Conclusion: quality monitoring, the pillar of call center performance

Quality monitoring in call centers is much more than a control process: it is the nervous system that connects the customer relationship strategy to the operational reality of every call. Without it, you are flying blind. With it, you transform every interaction into actionable data, every error into a coaching opportunity, and every call into a mastered moment of truth.

The good news: the shift from manual listening to AI-powered automated quality monitoring is no longer a massive undertaking. Modern conversational analysis platforms enable deployment of a complete system in just a few weeks, with measurable return on investment from the very first months.

Ready to transform your call center's quality monitoring?


Quality monitoring in call centers is undergoing a silent revolution.

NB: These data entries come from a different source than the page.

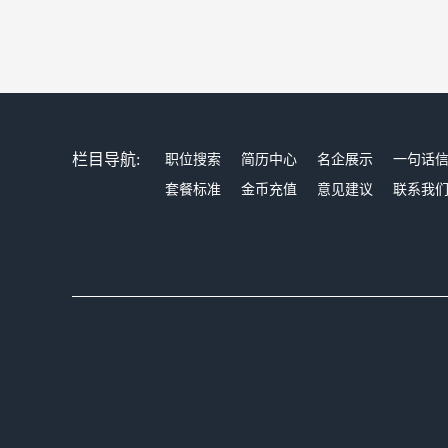
栏目导航:
职位搜索
简历中心
名企展示
一句话
套餐标准
金币充值
意见建议
联系我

Organizations that cling to manual listening of 3% of their calls are accumulating an invisible competitive gap -- until the day when declining customer satisfaction, non-compliance, or agent turnover reveals the full extent of their blind spots. Those that adopt AI-powered conversational analysis gain a decisive edge: they see what others guess, they measure what others estimate, and they act where others react. The question is no longer whether to automate quality monitoring, but how long you can still afford not to.